Phillmore Bridge was originally constructed in 1992 by the Ontario Ministry of Transportation. Brian Lima, Elgin County director of engineering services, noted last year, “The previous bridge deck surface did consist of a thin tar-and-chip surface treatment layer overlaying the laminated wood deck.
“Over the years the laminated wood deck failed to last any reasonable amount of time, and replacement with concrete or asphalt was not an option as the current bridge steel truss design could not support such weight.”
At the February 12 Mayors’ Breakfast hosted by Aylmer and Area Chamber of Commerce, Express Publisher John Hueston (also a founder of the 3 Port Tour) asked Malahide Mayor and Elgin Warden Dave Mennill what the county was going to do about Phillmore Bridge and the severe injuries suffered by cyclists crossing it since it was re-decked. Mr. Mennill replied he would check with the county engineer and get an answer (the bridge is a county responsibility).
His response, dated April 9, offered no additional changes beyond the “slippery when wet” signs installed last year. The county, he noted, “has not received any direct notice of any injury incident on the bridge to date and certainly none specifically related to cycling.”
The response also said the bridge deck adhered to Canadian Standards Association standards, as well as “Ontario Regulation 104/97 – Standards for Bridges.”
He recommended the annual 3 Port Tour follow a different route, but didn’t say what cyclists using it any other time should do.
After learning of Mr. Svoboda’s crash, the Express sent additional questions to Warden Mennill and Mr. Lima, asking if their opinion of the bridge surface’s safety changed in light of another critical injury.
In response, Warden Mennill reiterated “Elgin County has not received any direct notice of any injury incident on the bridge to date and certainly none specifically related to cycling.”
The Express asked if cost was the primary reason for the steel grate deck being chosen in 2016. Warden Mennill’s letter claimed, “The primary basis of the existing deck surface was to reduce structural weight induced on the bridge structure.”

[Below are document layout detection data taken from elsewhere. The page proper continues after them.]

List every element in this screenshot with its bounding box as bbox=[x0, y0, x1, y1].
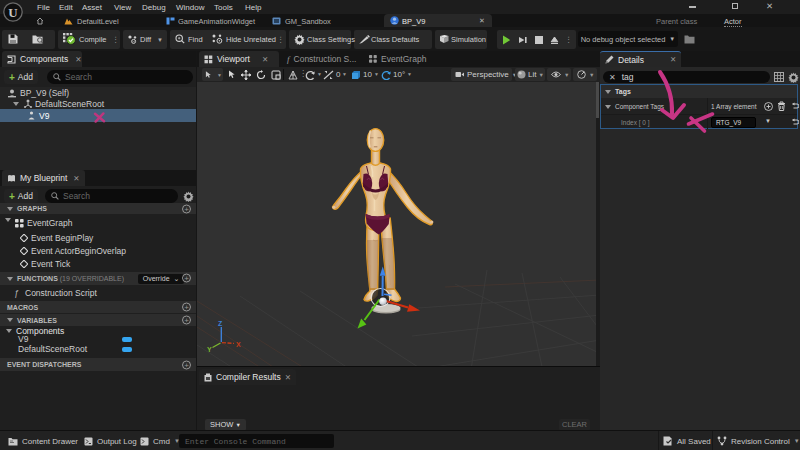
svg-text:Y: Y bbox=[207, 346, 212, 353]
svg-text:U: U bbox=[8, 5, 18, 20]
svg-text:X: X bbox=[236, 341, 241, 348]
svg-text:Z: Z bbox=[218, 320, 223, 327]
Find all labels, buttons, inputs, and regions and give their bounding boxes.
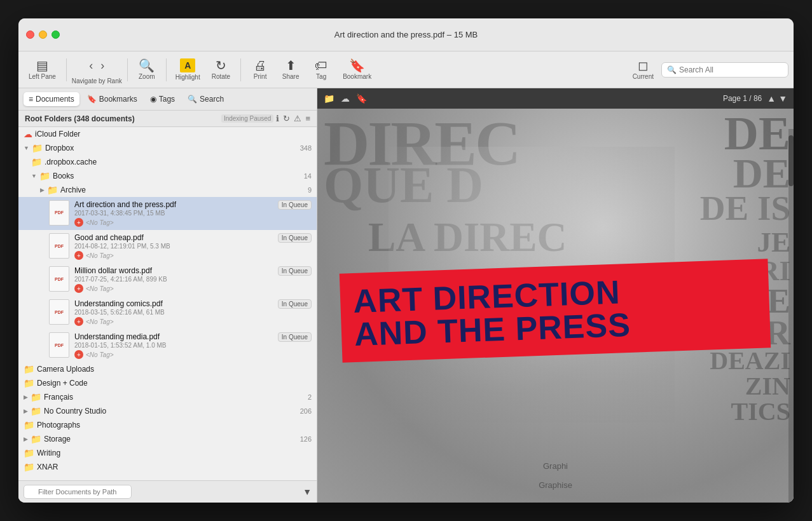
tag-button[interactable]: 🏷 Tag	[307, 57, 335, 83]
pdf-item-art-direction[interactable]: PDF Art direction and the press.pdf 2017…	[18, 197, 317, 230]
navigate-forward-button[interactable]: ›	[97, 55, 108, 76]
menu-icon[interactable]: ≡	[305, 114, 310, 123]
pdf-item-understanding-media[interactable]: PDF Understanding media.pdf 2018-01-15, …	[18, 329, 317, 362]
rotate-label: Rotate	[212, 73, 230, 80]
print-button[interactable]: 🖨 Print	[246, 57, 274, 83]
viewer-nav: ▲ ▼	[767, 93, 787, 104]
tab-tags[interactable]: ◉ Tags	[145, 92, 180, 106]
sidebar-item-books[interactable]: ▼ 📁 Books 14	[18, 169, 317, 183]
pdf-item-good-cheap[interactable]: PDF Good and cheap.pdf 2014-08-12, 12:19…	[18, 230, 317, 263]
tag-icon: 🏷	[315, 59, 327, 72]
sidebar-item-archive[interactable]: ▶ 📁 Archive 9	[18, 183, 317, 197]
pdf-info-media: Understanding media.pdf 2018-01-15, 1:53…	[74, 332, 273, 359]
main-area: ≡ Documents 🔖 Bookmarks ◉ Tags 🔍 Search	[18, 88, 794, 503]
francais-chevron: ▶	[24, 394, 28, 400]
minimize-button[interactable]	[39, 30, 47, 39]
pdf-name-media: Understanding media.pdf	[74, 332, 273, 341]
print-icon: 🖨	[254, 59, 266, 72]
zoom-button[interactable]: 🔍 Zoom	[133, 57, 161, 83]
viewer-next-btn[interactable]: ▼	[778, 93, 787, 104]
navigate-back-button[interactable]: ‹	[85, 55, 97, 76]
writing-label: Writing	[37, 449, 312, 457]
photographs-label: Photographs	[37, 421, 312, 430]
viewer-scrollbar[interactable]	[788, 129, 794, 503]
pdf-name-comics: Understanding comics.pdf	[74, 299, 273, 308]
fullscreen-button[interactable]	[52, 30, 60, 39]
separator-3	[166, 58, 167, 81]
bookmark-icon: 🔖	[349, 59, 365, 72]
queue-badge-media: In Queue	[278, 332, 312, 342]
tab-search[interactable]: 🔍 Search	[182, 92, 229, 106]
writing-icon: 📁	[24, 448, 34, 458]
add-tag-comics[interactable]: +	[74, 317, 83, 326]
sidebar-item-xnar[interactable]: 📁 XNAR	[18, 460, 317, 474]
no-country-chevron: ▶	[24, 408, 28, 414]
no-country-icon: 📁	[31, 406, 41, 416]
search-tab-icon: 🔍	[188, 95, 197, 104]
viewer-left-icons: 📁 ☁ 🔖	[324, 93, 367, 104]
sidebar-item-francais[interactable]: ▶ 📁 Français 2	[18, 390, 317, 404]
viewer-cloud-icon[interactable]: ☁	[341, 93, 350, 104]
sidebar-item-storage[interactable]: ▶ 📁 Storage 126	[18, 432, 317, 446]
tab-bookmarks[interactable]: 🔖 Bookmarks	[82, 92, 142, 106]
viewer-prev-btn[interactable]: ▲	[767, 93, 776, 104]
francais-count: 2	[308, 393, 312, 401]
bookmark-button[interactable]: 🔖 Bookmark	[338, 57, 376, 83]
dropbox-label: Dropbox	[45, 144, 298, 152]
rotate-icon: ↻	[216, 59, 226, 72]
pdf-thumb-good-cheap: PDF	[49, 233, 69, 259]
pdf-meta-good-cheap: 2014-08-12, 12:19:01 PM, 5.3 MB	[74, 243, 273, 250]
xnar-icon: 📁	[24, 462, 34, 472]
no-tag-comics: <No Tag>	[86, 318, 114, 325]
filter-bar: 🔍 ▼	[18, 480, 317, 503]
close-button[interactable]	[26, 30, 34, 39]
tab-documents-label: Documents	[36, 95, 74, 104]
filter-input[interactable]	[24, 485, 132, 499]
sidebar-item-no-country[interactable]: ▶ 📁 No Country Studio 206	[18, 404, 317, 418]
add-tag-media[interactable]: +	[74, 350, 83, 359]
scrollbar-thumb[interactable]	[788, 135, 794, 186]
bottom-caption-2: Graphise	[539, 480, 572, 490]
books-icon: 📁	[39, 171, 50, 181]
pdf-item-million-dollar[interactable]: PDF Million dollar words.pdf 2017-07-25,…	[18, 263, 317, 296]
sidebar: ≡ Documents 🔖 Bookmarks ◉ Tags 🔍 Search	[18, 88, 317, 503]
share-button[interactable]: ⬆ Share	[277, 57, 305, 83]
pdf-info-good-cheap: Good and cheap.pdf 2014-08-12, 12:19:01 …	[74, 233, 273, 260]
viewer-folder-icon[interactable]: 📁	[324, 93, 334, 104]
add-tag-good[interactable]: +	[74, 251, 83, 260]
filter-funnel-icon[interactable]: ▼	[303, 487, 312, 497]
viewer-bookmark-icon[interactable]: 🔖	[356, 93, 367, 104]
search-box: 🔍	[661, 62, 788, 78]
refresh-icon[interactable]: ↻	[283, 114, 290, 123]
sidebar-icon: ▤	[36, 59, 48, 72]
warning-icon[interactable]: ⚠	[294, 114, 301, 123]
pdf-item-understanding-comics[interactable]: PDF Understanding comics.pdf 2018-03-15,…	[18, 296, 317, 329]
left-pane-label: Left Pane	[29, 73, 56, 80]
highlight-button[interactable]: Highlight	[172, 56, 204, 83]
tab-documents[interactable]: ≡ Documents	[24, 92, 79, 106]
search-input[interactable]	[679, 65, 783, 74]
add-tag-million[interactable]: +	[74, 284, 83, 293]
sidebar-item-dropbox[interactable]: ▼ 📁 Dropbox 348	[18, 141, 317, 155]
dropbox-cache-label: .dropbox.cache	[45, 158, 312, 166]
sidebar-item-design-code[interactable]: 📁 Design + Code	[18, 376, 317, 390]
francais-label: Français	[44, 393, 305, 402]
rotate-button[interactable]: ↻ Rotate	[207, 57, 235, 83]
sidebar-item-dropbox-cache[interactable]: 📁 .dropbox.cache	[18, 155, 317, 169]
main-toolbar: ▤ Left Pane ‹ › Navigate by Rank 🔍 Zoom …	[18, 51, 794, 88]
navigate-label: Navigate by Rank	[72, 78, 122, 85]
add-tag-art[interactable]: +	[74, 218, 83, 227]
sidebar-info-icons: ℹ ↻ ⚠ ≡	[276, 114, 310, 123]
pdf-info-comics: Understanding comics.pdf 2018-03-15, 5:6…	[74, 299, 273, 326]
sidebar-item-icloud[interactable]: ☁ iCloud Folder	[18, 127, 317, 141]
info-icon[interactable]: ℹ	[276, 114, 279, 123]
app-window: Art direction and the press.pdf – 15 MB …	[18, 18, 794, 503]
sidebar-header: Root Folders (348 documents) Indexing Pa…	[18, 111, 317, 127]
pdf-tag-row-comics: + <No Tag>	[74, 317, 273, 326]
books-chevron: ▼	[31, 173, 37, 179]
sidebar-item-photographs[interactable]: 📁 Photographs	[18, 418, 317, 432]
sidebar-item-camera-uploads[interactable]: 📁 Camera Uploads	[18, 362, 317, 376]
sidebar-item-writing[interactable]: 📁 Writing	[18, 446, 317, 460]
left-pane-button[interactable]: ▤ Left Pane	[24, 57, 61, 83]
current-button[interactable]: ◻ Current	[628, 57, 659, 83]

The steel grate deck cost $397,000. However, a confidential report presented to county councillors earlier this year said the county’s engineering consultant recommended an “orthotropic sandwich plate system” at an estimated $698,000.
Mr. Svoboda, on hearing that six or more critical injuries had occurred on Phillmore Bridge since it was re-decked, asked “in this litigious society, aren’t they afraid of someone suing?
“It used to be a normal bridge. I don’t know why they turned it into this monster.”
He has shared some of his recovery experience so far, which includes drilling into bones in his left hand to place surgical steel rods to help correct the position of his fourth metacarpal.
His advice on May 3 after that surgery: “If you can avoid a situation which would lead to drilling through your wrist bones, do it, I mean avoid it. It is no fun. The day after the surgery was the worst day of my life (and I had 3 knee surgeries in the past).”